PRIVACY POLICY
HIPPA - West Ridge Academy
Privacy Practices
(Effective date 8/15/2010)
1.0 General
THIS NOTICE DESCRIBES HOW MEDICAL INFORMATION ABOUT YOU MAY BE USED AND DISCLOSED AND HOW YOU CAN GET ACCESS TO THIS INFORMATION. PLEASE REVIEW IT CAREFULLY, then sign the Acknowledgement of Receipt (Section 2.0, page 6 of this notice), and return the Acknowledgement of Receipt to West Ridge Academy.
The Health Insurance Portability and Accountability Act of 1996 (HIPAA) imposes numerous requirements for healthcare organizations concerning the use and disclosure of individual health information. This information, known as protected health information (PHI), includes virtually all individually identifiable health information held by a healthcare organization — whether received in writing, in an electronic medium, or as an oral communication. This notice describes the privacy practices of the behavioral healthcare organization (West Ridge Academy).

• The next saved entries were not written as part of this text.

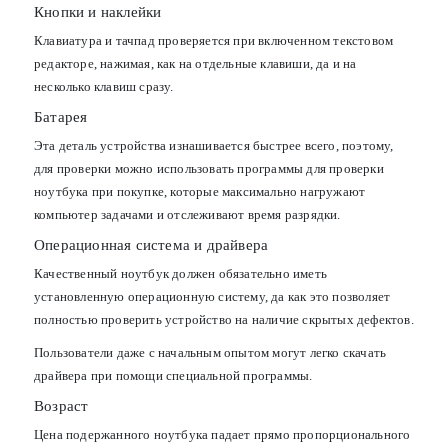
Кнопки и наклейки
Клавиатура и тачпад проверяется при включенном текстовом
редакторе, нажимая, как на отдельные клавиши, да и на
несколько клавиш сразу.
Батарея
Эта деталь устройства изнашивается быстрее всего, поэтому,
для проверки можно использовать программы для проверки
ноутбука при покупке, которые максимально нагружают
компьютер задачами и отслеживают время разрядки.
Операционная система и драйвера
Качественный ноутбук должен обязательно иметь
установленную операционную систему, да как это позволяет
полностью проверить устройство на наличие скрытых дефектов.
Пользователи даже с начальным опытом могут легко скачать
драйвера при помощи специальной программы.
Возраст
Цена подержанного ноутбука падает прямо пропорционального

The organization covered by this notice may share health information in order to carry out Treatment, Payment, or Health Care Operations.
1.1 Our Legal Duty
We are required by law to maintain the privacy of your health information and to provide you with this notice of our legal duties and privacy practices with respect to your health information.
1.2 Uses and Disclosures of PHI
The privacy rules generally allow the use and disclosure of your health information without your permission (known as an authorization) for purposes of health care Treatment, Payment, and Health Care Operations. Here are some examples of what that might entail:
- Treatment includes providing, coordinating, or managing health care by one (1) or more health care providers or doctors. Treatment also can include coordination or management of care between a provider and a third party, and consultation and referrals between providers. For example, we may share health information about you with physicians who are treating you.
- Payment includes activities by this Plan, other plans, or providers to obtain premiums, make coverage determinations and provide reimbursement for health care. This can include eligibility determinations, reviewing services for medical necessity or appropriateness, utilization management activities, claims management, and billing; as well as “behind the scenes” plan functions such as risk adjustment, collection, or reinsurance. For example, we may share information about your coverage or the expenses you have incurred with another health plan in order to coordinate payment of benefits.
- Health care operations include activities by this organization (and in limited circumstances other organizations or providers) such as wellness and risk assessment programs, quality assessment and improvement activities, customer service, and internal grievance resolution. Health care operations also include vendor evaluations, credentialing, training, accreditation activities, underwriting, premium rating, arranging for medical review and audit activities, and business planning and development. For example, we may use information about your claims to review the effectiveness of wellness programs.
The amount of health information used or disclosed will be limited to the “Minimum Necessary” for these purposes, as defined under the HIPAA rules. We may also contact you to provide appointment reminders or information about treatment alternatives or other health-related benefits and services that may be of interest to you.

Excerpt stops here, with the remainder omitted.